Read Chapter 3 of R for Data Science (2e).
So far we have visualized or analyzed
data as they were provided to us. But very often we may want to change
or transform the data in some way before analyzing or
visualizing it. We saw one example of this in Module 2 Study Guide B
when we removed penguins with missing data which were making the
interpretation of plots difficult. Other kinds of transformation might
be to compute quantities from the raw data, for example, one may want to
understand how flower proportions, given by the ratio of petal width and
length vary by species in the iris
dataset. Or, one may
want to summarize the raw data. For example we may compute the
means and standard deviations of highway mileage for each class of
vehicle in the mpg
dataset to gain insight into which class
of vehicles has the best mileage.
We will be using the
dplyr
library, which along with ggplot
and
other libraries is part of tidyverse
, for data
transformation. More on tidyverse
later. In this section,
we will also follow the book and use the nycflights13
library, whose flights
data frame contains all 336,776
flights that departed from New York City in 2013. Let us load these
libraries.
library(tidyverse)
## ── Attaching core tidyverse packages ──────────────────────── tidyverse 2.0.0 ──
## ✔ dplyr 1.1.2 ✔ readr 2.1.5
## ✔ forcats 1.0.0 ✔ stringr 1.5.0
## ✔ ggplot2 3.4.2 ✔ tibble 3.2.1
## ✔ lubridate 1.9.3 ✔ tidyr 1.3.0
## ✔ purrr 1.0.1
## ── Conflicts ────────────────────────────────────────── tidyverse_conflicts() ──
## ✖ dplyr::filter() masks stats::filter()
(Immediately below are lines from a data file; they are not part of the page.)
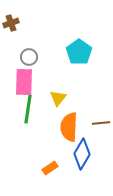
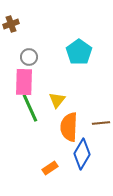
brown cross: moved 1 px down
yellow triangle: moved 1 px left, 2 px down
green line: moved 2 px right, 1 px up; rotated 32 degrees counterclockwise
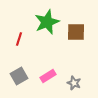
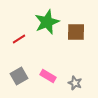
red line: rotated 40 degrees clockwise
pink rectangle: rotated 63 degrees clockwise
gray star: moved 1 px right
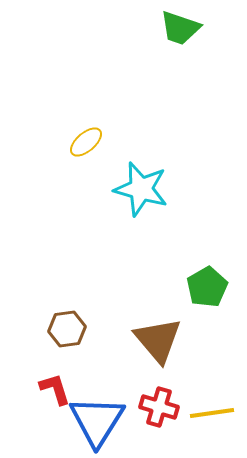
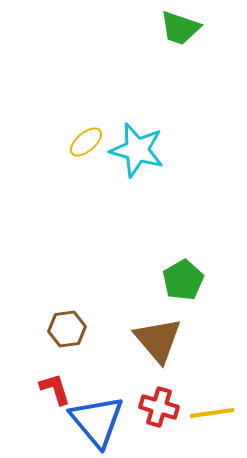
cyan star: moved 4 px left, 39 px up
green pentagon: moved 24 px left, 7 px up
blue triangle: rotated 12 degrees counterclockwise
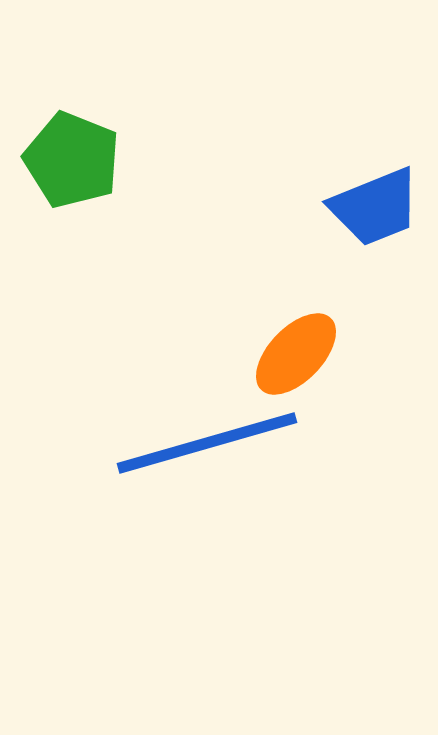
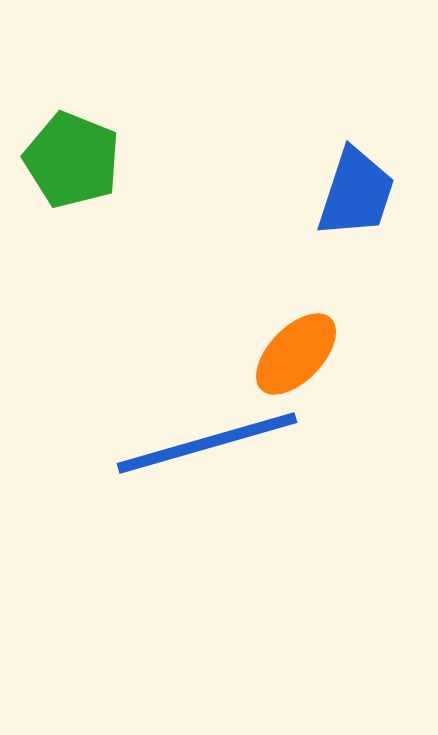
blue trapezoid: moved 19 px left, 14 px up; rotated 50 degrees counterclockwise
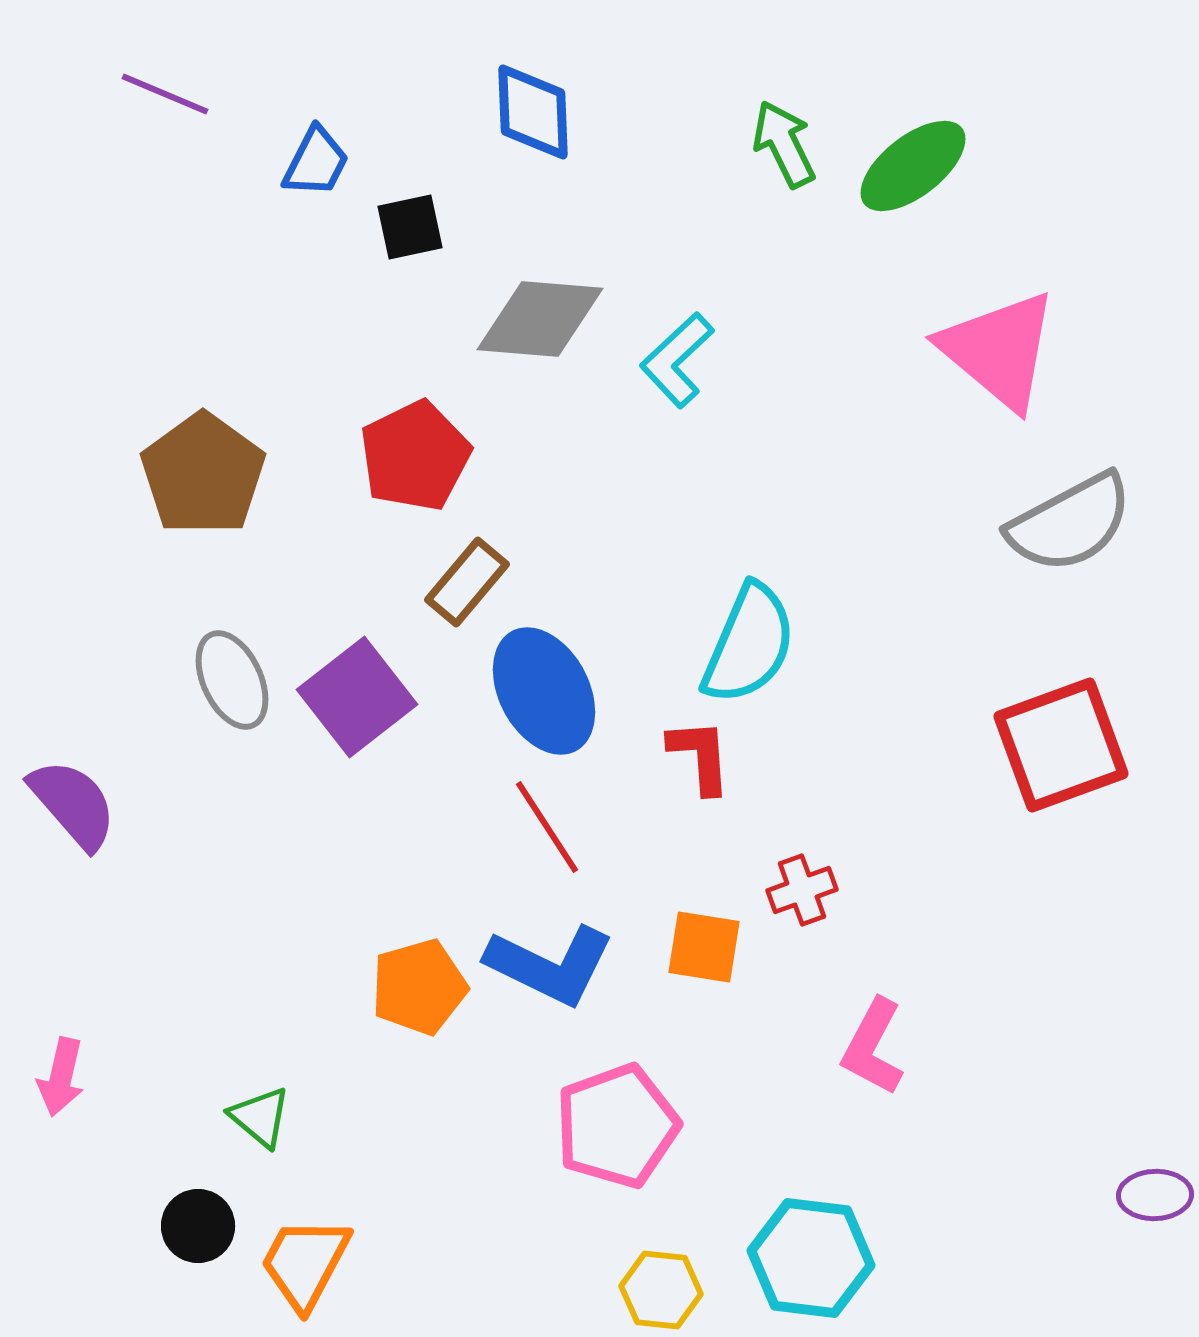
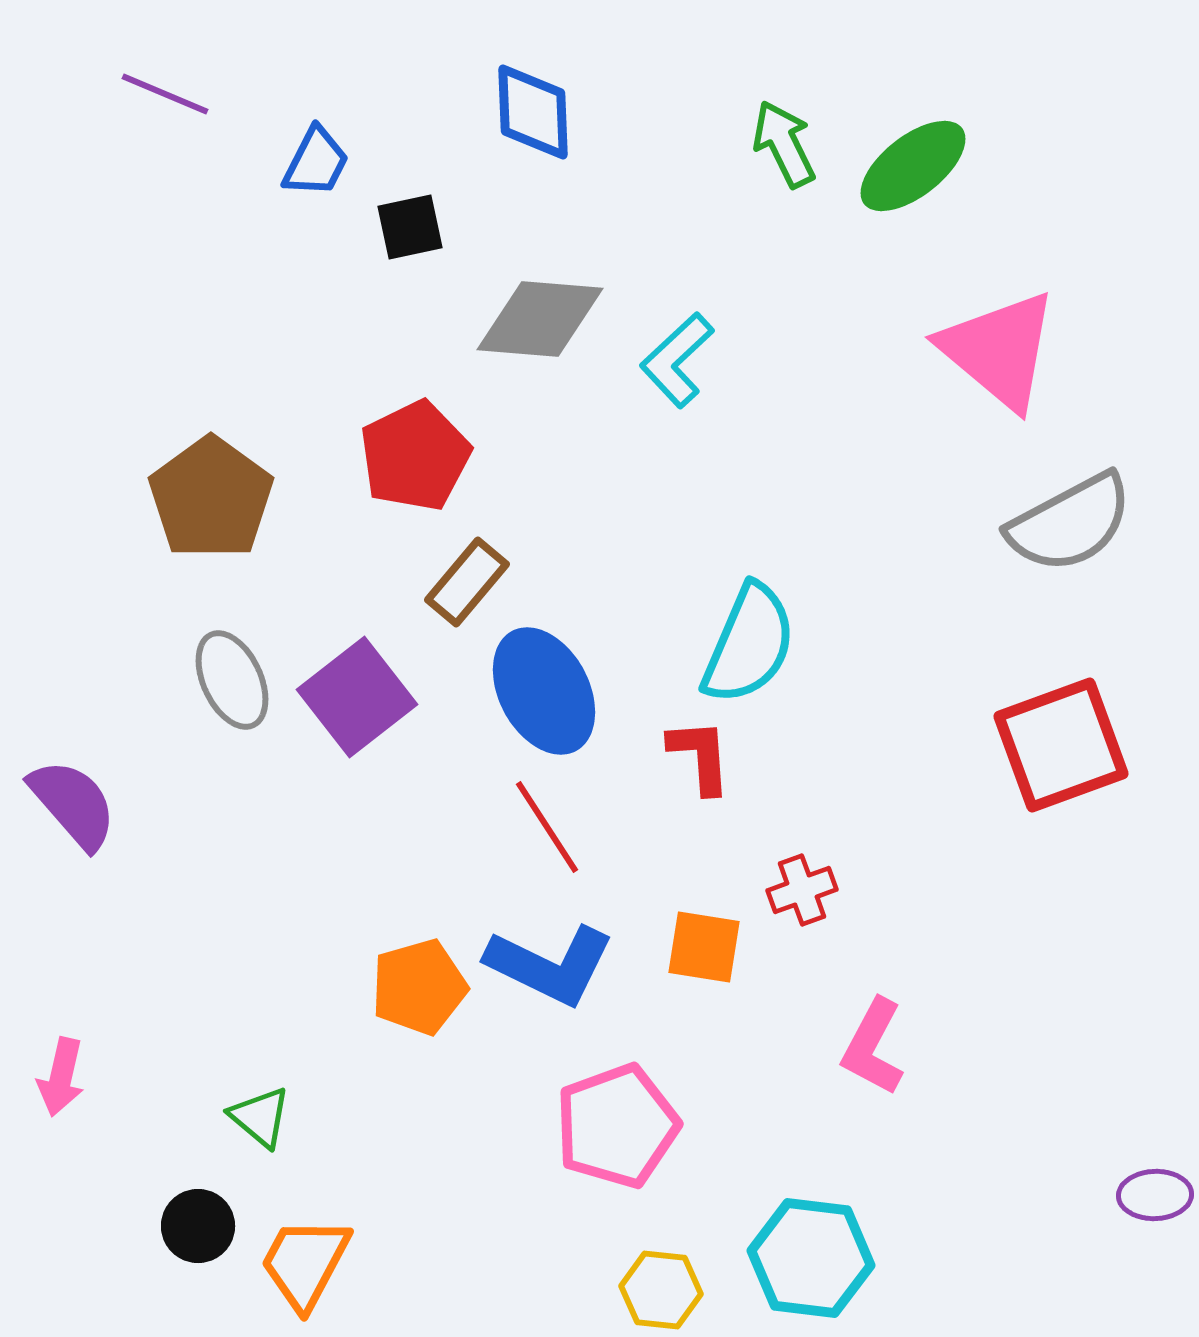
brown pentagon: moved 8 px right, 24 px down
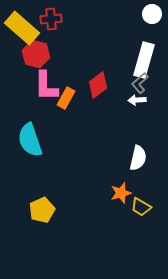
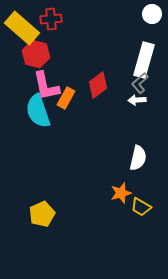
pink L-shape: rotated 12 degrees counterclockwise
cyan semicircle: moved 8 px right, 29 px up
yellow pentagon: moved 4 px down
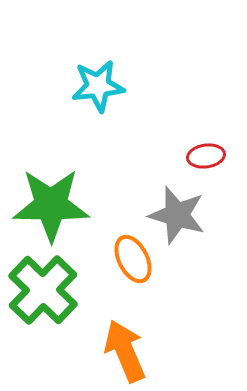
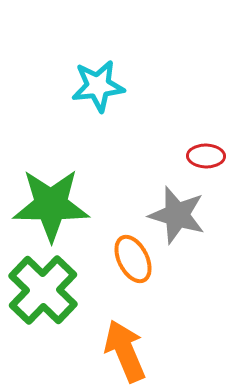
red ellipse: rotated 9 degrees clockwise
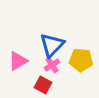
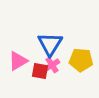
blue triangle: moved 2 px left, 1 px up; rotated 12 degrees counterclockwise
red square: moved 3 px left, 14 px up; rotated 18 degrees counterclockwise
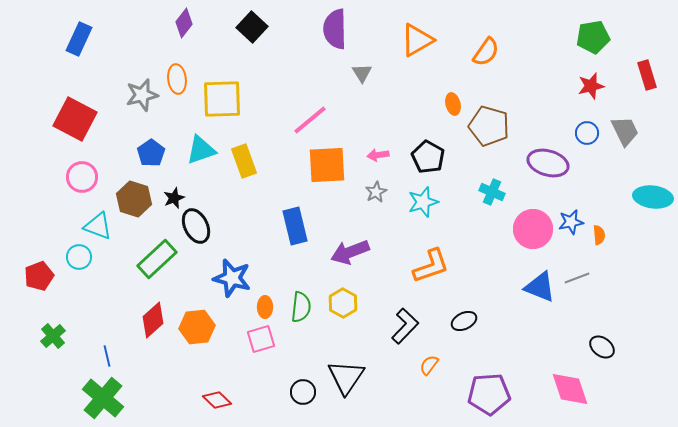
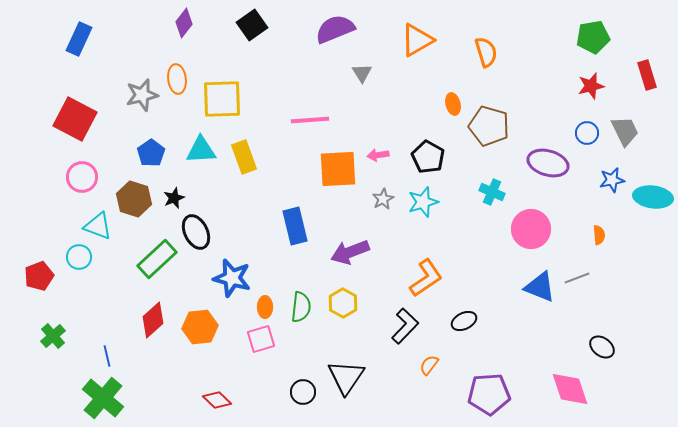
black square at (252, 27): moved 2 px up; rotated 12 degrees clockwise
purple semicircle at (335, 29): rotated 69 degrees clockwise
orange semicircle at (486, 52): rotated 52 degrees counterclockwise
pink line at (310, 120): rotated 36 degrees clockwise
cyan triangle at (201, 150): rotated 16 degrees clockwise
yellow rectangle at (244, 161): moved 4 px up
orange square at (327, 165): moved 11 px right, 4 px down
gray star at (376, 192): moved 7 px right, 7 px down
blue star at (571, 222): moved 41 px right, 42 px up
black ellipse at (196, 226): moved 6 px down
pink circle at (533, 229): moved 2 px left
orange L-shape at (431, 266): moved 5 px left, 12 px down; rotated 15 degrees counterclockwise
orange hexagon at (197, 327): moved 3 px right
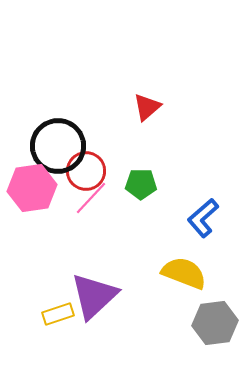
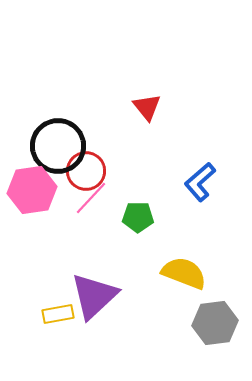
red triangle: rotated 28 degrees counterclockwise
green pentagon: moved 3 px left, 33 px down
pink hexagon: moved 2 px down
blue L-shape: moved 3 px left, 36 px up
yellow rectangle: rotated 8 degrees clockwise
## ✖ lubridate::hms() masks vembedr::hms()
## ✖ dplyr::lag() masks stats::lag()
## ℹ Use the conflicted package (<http://conflicted.r-lib.org/>) to force all conflicts to become errors
library(nycflights13)
Note the message about conflicts
above. This is because dplyr
etc are redefining or
masking functions in other packages. If one still wants to use
masked version, one call it with its full name,
stats::filter()
for example.o
flights
is a
tibble, which is similar to a data frame. One way to look at
tibbles is glimpse()
, which prints each column’s
data type along with a small number of datapoints. Use
glimpse()
to view flights. What do the rows represent? How
many factor/categorical variables does it have? How many
numeric/quantitative?
dplyr
provides
functions for transforming tibbles. For example we can utilize the
filter
function to subset rows matching a condition. Use
filter
to find all the flights arriving in IAH (Houston
area) airports and assign to a variable. How many flights are
there?
Another type of transformation is
computing statistical measures such as means and standard deviation.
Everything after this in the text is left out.